_Exercise directions_
Go through the records and filter out every line lacking the word "quite"; copy the lines that remain.

_Task data_
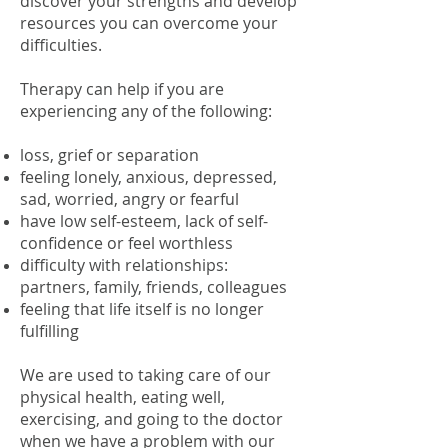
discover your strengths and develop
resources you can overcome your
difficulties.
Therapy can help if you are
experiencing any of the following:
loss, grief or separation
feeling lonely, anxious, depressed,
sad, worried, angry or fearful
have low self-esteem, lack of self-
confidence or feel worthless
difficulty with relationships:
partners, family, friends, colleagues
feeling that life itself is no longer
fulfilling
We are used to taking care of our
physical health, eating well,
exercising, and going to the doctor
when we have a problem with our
--
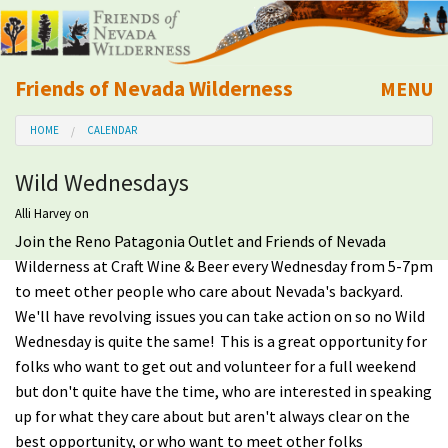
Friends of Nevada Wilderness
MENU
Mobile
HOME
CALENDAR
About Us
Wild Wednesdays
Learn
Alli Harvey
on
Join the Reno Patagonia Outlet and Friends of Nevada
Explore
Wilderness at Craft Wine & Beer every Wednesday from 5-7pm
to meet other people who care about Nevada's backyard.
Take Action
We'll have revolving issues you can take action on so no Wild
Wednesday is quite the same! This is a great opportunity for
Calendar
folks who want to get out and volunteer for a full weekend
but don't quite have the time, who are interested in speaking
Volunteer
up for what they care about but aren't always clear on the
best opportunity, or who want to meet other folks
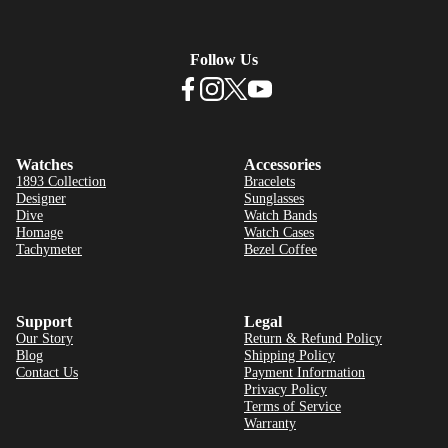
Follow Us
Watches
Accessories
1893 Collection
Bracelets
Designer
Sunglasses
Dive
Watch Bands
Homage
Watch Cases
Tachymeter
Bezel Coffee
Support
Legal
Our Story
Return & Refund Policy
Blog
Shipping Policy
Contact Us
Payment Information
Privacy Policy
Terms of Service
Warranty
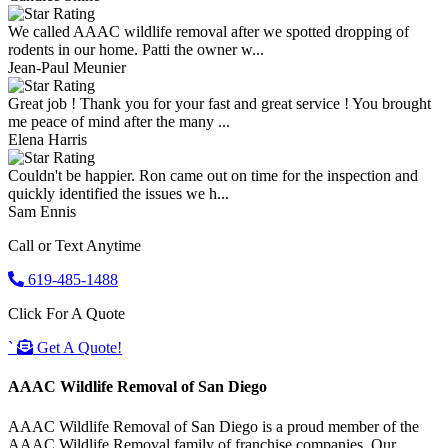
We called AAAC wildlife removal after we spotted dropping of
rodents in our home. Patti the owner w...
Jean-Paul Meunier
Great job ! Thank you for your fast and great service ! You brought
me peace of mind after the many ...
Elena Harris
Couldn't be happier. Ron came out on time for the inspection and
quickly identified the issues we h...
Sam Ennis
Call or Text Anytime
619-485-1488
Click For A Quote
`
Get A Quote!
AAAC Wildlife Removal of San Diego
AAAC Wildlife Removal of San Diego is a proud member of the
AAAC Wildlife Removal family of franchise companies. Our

_Answer area_
Wednesday is quite the same! This is a great opportunity for
but don't quite have the time, who are interested in speaking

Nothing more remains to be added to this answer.